> **Directions for this task**
Retype the records below exactly as they stand, but with no images.

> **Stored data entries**

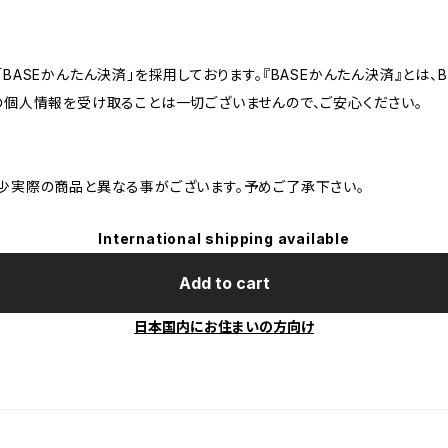
BASEかんたん決済」を採用しております。『BASEかんたん決済』とは
の個人情報を受け取ることは一切ございませんので、ご安心ください。
少実際の商品と異なる事がございます。予めご了承下さい。
International shipping available
Add to cart
日本国内にお住まいの方向け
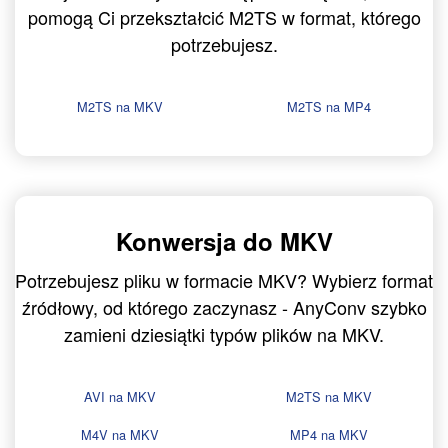
pomogą Ci przekształcić M2TS w format, którego
potrzebujesz.
M2TS na MKV
M2TS na MP4
Konwersja do MKV
Potrzebujesz pliku w formacie MKV? Wybierz format
źródłowy, od którego zaczynasz - AnyConv szybko
zamieni dziesiątki typów plików na MKV.
AVI na MKV
M2TS na MKV
M4V na MKV
MP4 na MKV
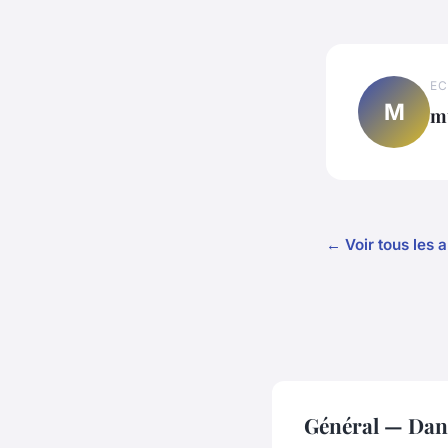
EC
M
m
← Voir tous les a
Général — Dan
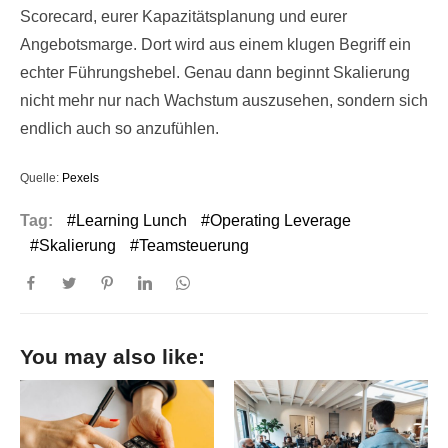
Scorecard, eurer Kapazitätsplanung und eurer
Angebotsmarge. Dort wird aus einem klugen Begriff ein
echter Führungshebel. Genau dann beginnt Skalierung
nicht mehr nur nach Wachstum auszusehen, sondern sich
endlich auch so anzufühlen.
Quelle:
Pexels
Tag:
Learning Lunch
Operating Leverage
Skalierung
Teamsteuerung
You may also like:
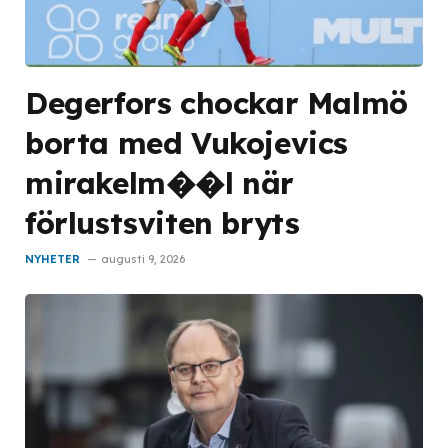
Degerfors chockar Malmö
borta med Vukojevics
mirakelm��l när
förlustsviten bryts
NYHETER
augusti 9, 2026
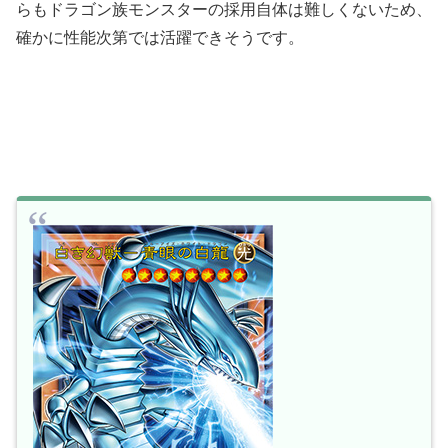
らもドラゴン族モンスターの採用自体は難しくないため、
確かに性能次第では活躍できそうです。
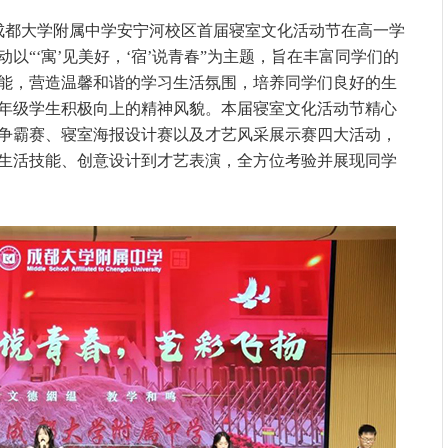
成都大学附属中学安宁河校区首届寝室文化活动节在高一学
以“‘寓’见美好，‘宿’说青春”为主题，旨在丰富同学们的
能，营造温馨和谐的学习生活氛围，培养同学们良好的生
年级学生积极向上的精神风貌。本届寝室文化活动节精心
争霸赛、寝室海报设计赛以及才艺风采展示赛四大活动，
生活技能、创意设计到才艺表演，全方位考验并展现同学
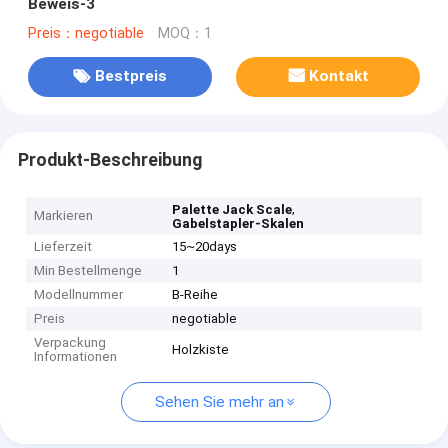
Beweis-3
Preis：negotiable
MOQ：1
Bestpreis
Kontakt
Produkt-Beschreibung
,
Palette Jack Scale
Markieren
Gabelstapler-Skalen
Lieferzeit
15~20days
Min Bestellmenge
1
Modellnummer
B-Reihe
Preis
negotiable
Verpackung
Holzkiste
Informationen
Sehen Sie mehr an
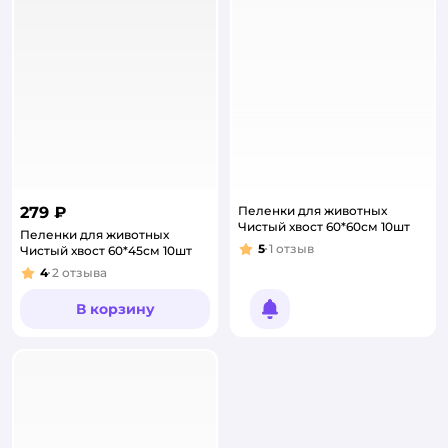
279 ₽
Пеленки для животных
Чистый хвост 60*60см 10шт
Пеленки для животных
5
1
отзыв
Чистый хвост 60*45см 10шт
Рейтинг:
4
2
отзыва
Рейтинг:
В корзину
Уведомить о появлении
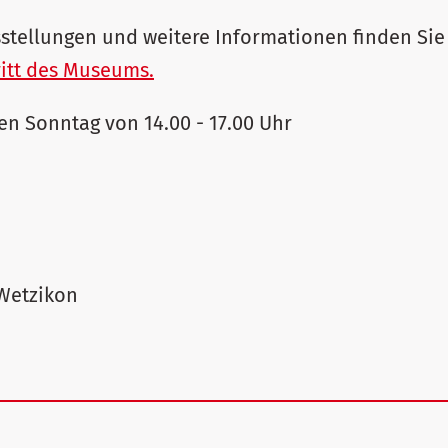
stellungen und weitere Informationen finden Si
ritt des Museums.
en Sonntag von 14.00 - 17.00 Uhr
 Wetzikon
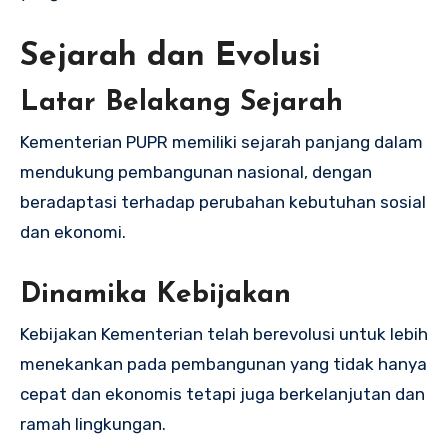
Sejarah dan Evolusi
Latar Belakang Sejarah
Kementerian PUPR memiliki sejarah panjang dalam
mendukung pembangunan nasional, dengan
beradaptasi terhadap perubahan kebutuhan sosial
dan ekonomi.
Dinamika Kebijakan
Kebijakan Kementerian telah berevolusi untuk lebih
menekankan pada pembangunan yang tidak hanya
cepat dan ekonomis tetapi juga berkelanjutan dan
ramah lingkungan.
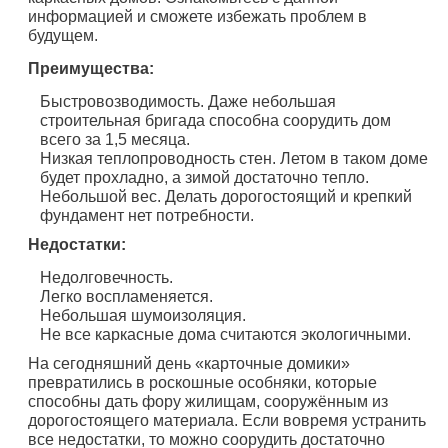
информацией и сможете избежать проблем в
будущем.
Преимущества:
Быстровозводимость. Даже небольшая
строительная бригада способна соорудить дом
всего за 1,5 месяца.
Низкая теплопроводность стен. Летом в таком доме
будет прохладно, а зимой достаточно тепло.
Небольшой вес. Делать дорогостоящий и крепкий
фундамент нет потребности.
Недостатки:
Недолговечность.
Легко воспламеняется.
Небольшая шумоизоляция.
Не все каркасные дома считаются экологичными.
На сегодняшний день «карточные домики»
превратились в роскошные особняки, которые
способны дать фору жилищам, сооружённым из
дорогостоящего материала. Если вовремя устранить
все недостатки, то можно соорудить достаточно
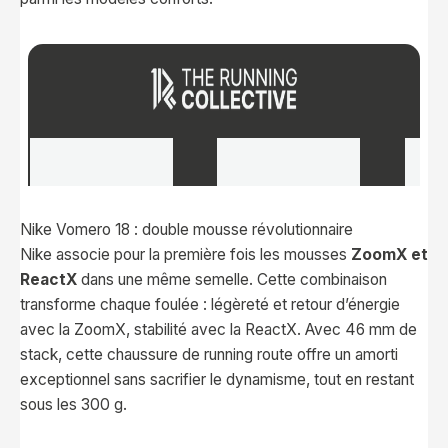
Nike Vomero 18 : double mousse révolutionnaire
Nike associe pour la première fois les mousses
ZoomX et
ReactX
dans une même semelle. Cette combinaison
transforme chaque foulée : légèreté et retour d’énergie
avec la ZoomX, stabilité avec la ReactX. Avec 46 mm de
stack, cette chaussure de running route offre un amorti
exceptionnel sans sacrifier le dynamisme, tout en restant
sous les 300 g.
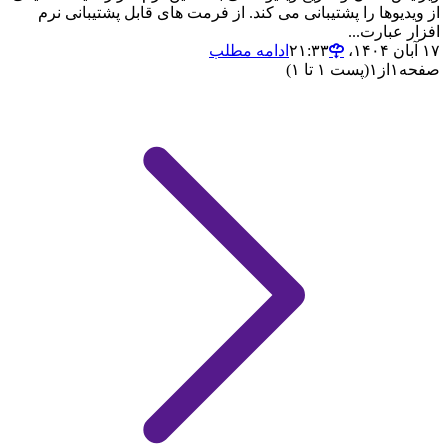
از ویدیوها را پشتیبانی می کند. از فرمت های قابل پشتیبانی نرم
افزار عبارت...
۱۷ آبان ۱۴۰۴،‏ ۲۱:۳۳
ادامه مطلب
صفحه
۱
از
۱
(پست ۱ تا ۱)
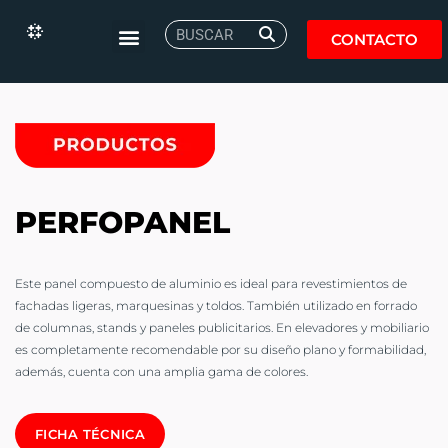
CONTACTO
PERFOPANEL
Este panel compuesto de aluminio es ideal para revestimientos de
fachadas ligeras, marquesinas y toldos. También utilizado en forrado
de columnas, stands y paneles publicitarios. En elevadores y mobiliario
es completamente recomendable por su diseño plano y formabilidad,
además, cuenta con una amplia gama de colores.
FICHA TÉCNICA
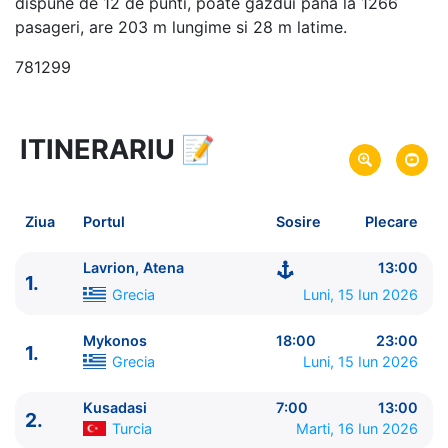
dispune de 12 de punti, poate gazdui pana la 1266
pasageri, are 203 m lungime si 28 m latime.
781299
ITINERARIU
📝
5 zile
vacanta de croaziera in
Insulele Grecesti si Turcia -
link oferta
15 Iun 2026
din Lavrion, Atena,
Grecia
Plecare pe
Ziua
Portul
Sosire
Plecare
19 Iun 2026
in Lavrion, Atena,
Grecia
Sosire pe
Lavrion, Atena
13:00
1.
Celestyal Cruises
Grecia
Luni, 15 Iun 2026
Celestyal Discovery
★★★★
Mykonos
18:00
23:00
1.
Grecia
Luni, 15 Iun 2026
Kusadasi
7:00
13:00
2.
Turcia
Marti, 16 Iun 2026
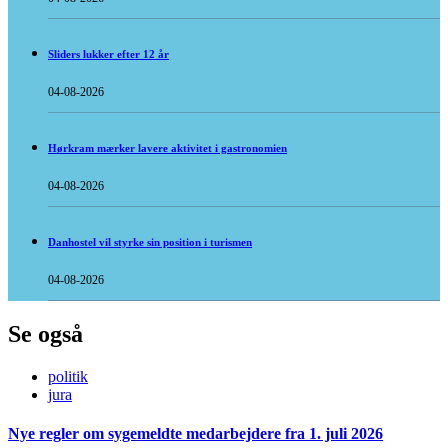
Sliders lukker efter 12 år
04-08-2026
Hørkram mærker lavere aktivitet i gastronomien
04-08-2026
Danhostel vil styrke sin position i turismen
04-08-2026
Se også
politik
jura
Nye regler om sygemeldte medarbejdere fra 1. juli 2026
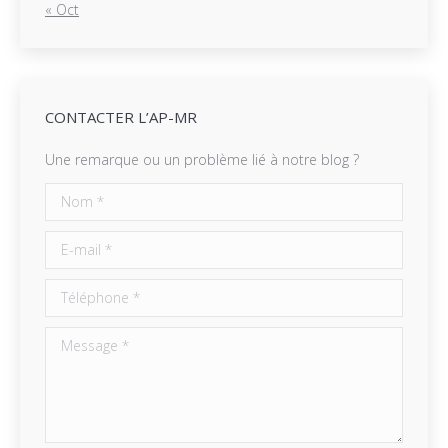
« Oct
CONTACTER L’AP-MR
Une remarque ou un problème lié à notre blog ?
Nom *
E-mail *
Téléphone *
Message *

> **Output of the task**
BASEかんたん決済」を採用しております。『BASEかんたん決済』とは
の個人情報を受け取ることは一切ございませんので、ご安心ください。
少実際の商品と異なる事がございます。予めご了承下さい。
International shipping available
Add to cart
日本国内にお住まいの方向け
pomogą Ci przekształcić M2TS w format, którego
potrzebujesz.
M2TS na MKV
M2TS na MP4
Konwersja do MKV
Potrzebujesz pliku w formacie MKV? Wybierz format
źródłowy, od którego zaczynasz - AnyConv szybko
zamieni dziesiątki typów plików na MKV.
AVI na MKV
M2TS na MKV
M4V na MKV
MP4 na MKV
EC
M
m
← Voir tous les a
Général — Dan
Scorecard, eurer Kapazitätsplanung und eurer
Angebotsmarge. Dort wird aus einem klugen Begriff ein
echter Führungshebel. Genau dann beginnt Skalierung
nicht mehr nur nach Wachstum auszusehen, sondern sich
endlich auch so anzufühlen.
Quelle:
Pexels
Tag:
Learning Lunch
Operating Leverage
Skalierung
Teamsteuerung
You may also like:
Degerfors chockar Malmö
borta med Vukojevics
mirakelm��l när
förlustsviten bryts
NYHETER
augusti 9, 2026
らもドラゴン族モンスターの採用自体は難しくないため、
確かに性能次第では活躍できそうです。
成都大学附属中学安宁河校区首届寝室文化活动节在高一学
以“‘寓’见美好，‘宿’说青春”为主题，旨在丰富同学们的
能，营造温馨和谐的学习生活氛围，培养同学们良好的生
年级学生积极向上的精神风貌。本届寝室文化活动节精心
争霸赛、寝室海报设计赛以及才艺风采展示赛四大活动，
生活技能、创意设计到才艺表演，全方位考验并展现同学
Beweis-3
Preis：negotiable
MOQ：1
Bestpreis
Kontakt
Produkt-Beschreibung
,
Palette Jack Scale
Markieren
Gabelstapler-Skalen
Lieferzeit
15~20days
Min Bestellmenge
1
Modellnummer
B-Reihe
Preis
negotiable
Verpackung
Holzkiste
Informationen
Sehen Sie mehr an
279 ₽
Пеленки для животных
Чистый хвост 60*60см 10шт
Пеленки для животных
5
1
отзыв
Чистый хвост 60*45см 10шт
Рейтинг:
4
2
отзыва
Рейтинг:
В корзину
Уведомить о появлении
stellungen und weitere Informationen finden Si
ritt des Museums.
en Sonntag von 14.00 - 17.00 Uhr
 Wetzikon
Sejarah dan Evolusi
Latar Belakang Sejarah
Kementerian PUPR memiliki sejarah panjang dalam
mendukung pembangunan nasional, dengan
beradaptasi terhadap perubahan kebutuhan sosial
dan ekonomi.
Dinamika Kebijakan
Kebijakan Kementerian telah berevolusi untuk lebih
menekankan pada pembangunan yang tidak hanya
cepat dan ekonomis tetapi juga berkelanjutan dan
ramah lingkungan.
информацией и сможете избежать проблем в
будущем.
Преимущества:
Быстровозводимость. Даже небольшая
строительная бригада способна соорудить дом
всего за 1,5 месяца.
Низкая теплопроводность стен. Летом в таком доме
будет прохладно, а зимой достаточно тепло.
Небольшой вес. Делать дорогостоящий и крепкий
фундамент нет потребности.
Недостатки:
Недолговечность.
Легко воспламеняется.
Небольшая шумоизоляция.
Не все каркасные дома считаются экологичными.
На сегодняшний день «карточные домики»
превратились в роскошные особняки, которые
способны дать фору жилищам, сооружённым из
дорогостоящего материала. Если вовремя устранить
все недостатки, то можно соорудить достаточно
Nike Vomero 18 : double mousse révolutionnaire
Nike associe pour la première fois les mousses
ZoomX et
ReactX
dans une même semelle. Cette combinaison
transforme chaque foulée : légèreté et retour d’énergie
avec la ZoomX, stabilité avec la ReactX. Avec 46 mm de
stack, cette chaussure de running route offre un amorti
exceptionnel sans sacrifier le dynamisme, tout en restant
sous les 300 g.
از ویدیوها را پشتیبانی می کند. از فرمت های قابل پشتیبانی نرم
افزار عبارت...
۱۷ آبان ۱۴۰۴،‏ ۲۱:۳۳
ادامه مطلب
صفحه
۱
از
۱
(پست ۱ تا ۱)
CONTACTO
PERFOPANEL
Este panel compuesto de aluminio es ideal para revestimientos de
fachadas ligeras, marquesinas y toldos. También utilizado en forrado
de columnas, stands y paneles publicitarios. En elevadores y mobiliario
es completamente recomendable por su diseño plano y formabilidad,
además, cuenta con una amplia gama de colores.
FICHA TÉCNICA
dispune de 12 de punti, poate gazdui pana la 1266
pasageri, are 203 m lungime si 28 m latime.
781299
ITINERARIU
📝
5 zile
vacanta de croaziera in
Insulele Grecesti si Turcia -
link oferta
15 Iun 2026
din Lavrion, Atena,
Grecia
Plecare pe
Ziua
Portul
Sosire
Plecare
19 Iun 2026
in Lavrion, Atena,
Grecia
Sosire pe
Lavrion, Atena
13:00
1.
Celestyal Cruises
Grecia
Luni, 15 Iun 2026
Celestyal Discovery
★★★★
Mykonos
18:00
23:00
1.
Grecia
Luni, 15 Iun 2026
Kusadasi
7:00
13:00
2.
Turcia
Marti, 16 Iun 2026
Sliders lukker efter 12 år
04-08-2026
Hørkram mærker lavere aktivitet i gastronomien
04-08-2026
Danhostel vil styrke sin position i turismen
04-08-2026
Se også
politik
jura
Nye regler om sygemeldte medarbejdere fra 1. juli 2026
« Oct
CONTACTER L’AP-MR
Une remarque ou un problème lié à notre blog ?
Nom *
E-mail *
Téléphone *
Message *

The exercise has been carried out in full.